**** SUPPLIED MATERIAL

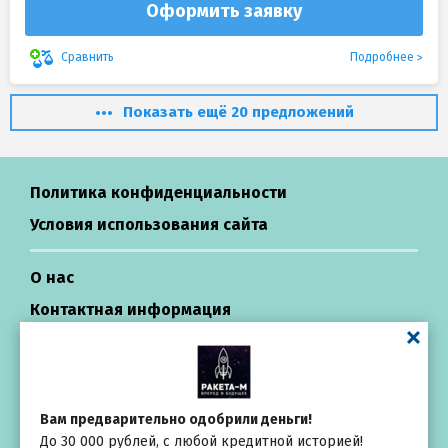
Оформить заявку
Подробнее
Сравнить
Показать ещё 20 предложений
Политика конфиденциальности
Условия использования сайта
О нас
Контактная информация
Центр поддержки
Займы в России
Вам предварительно одобрили деньги!
До 30 000 рублей, с любой кредитной историей!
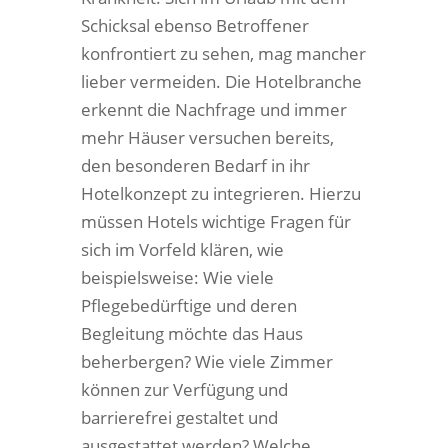
Schicksal ebenso Betroffener
konfrontiert zu sehen, mag mancher
lieber vermeiden. Die Hotelbranche
erkennt die Nachfrage und immer
mehr Häuser versuchen bereits,
den besonderen Bedarf in ihr
Hotelkonzept zu integrieren. Hierzu
müssen Hotels wichtige Fragen für
sich im Vorfeld klären, wie
beispielsweise: Wie viele
Pflegebedürftige und deren
Begleitung möchte das Haus
beherbergen? Wie viele Zimmer
können zur Verfügung und
barrierefrei gestaltet und
ausgestattet werden? Welche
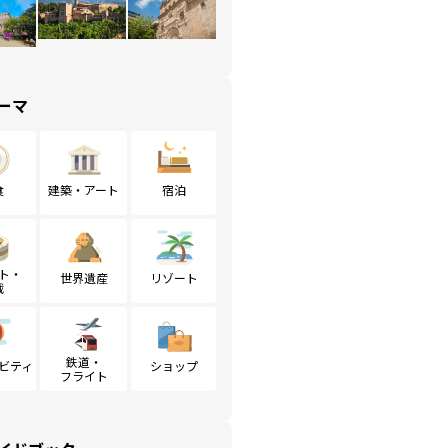
ーマ
食
建築・アート
宿泊
ト・
世界遺産
リゾート
戦
鉄道・
ビティ
ショップ
フライト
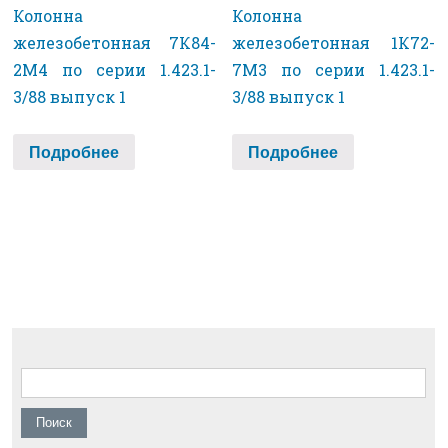
Колонна
Колонна
железобетонная 7К84-
железобетонная 1К72-
2М4 по серии 1.423.1-
7М3 по серии 1.423.1-
3/88 выпуск 1
3/88 выпуск 1
Подробнее
Подробнее
Найти:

********

Every line from the one bearing "können zur Verfügung und" through the end of the data above must be output exactly, and no picture may appear.

(ANSWER TO THIS PROBLEM):
können zur Verfügung und
barrierefrei gestaltet und
ausgestattet werden? Welche
ーマ
食
建築・アート
宿泊
ト・
世界遺産
リゾート
戦
鉄道・
ビティ
ショップ
フライト
Колонна
Колонна
железобетонная 7К84-
железобетонная 1К72-
2М4 по серии 1.423.1-
7М3 по серии 1.423.1-
3/88 выпуск 1
3/88 выпуск 1
Подробнее
Подробнее
Найти:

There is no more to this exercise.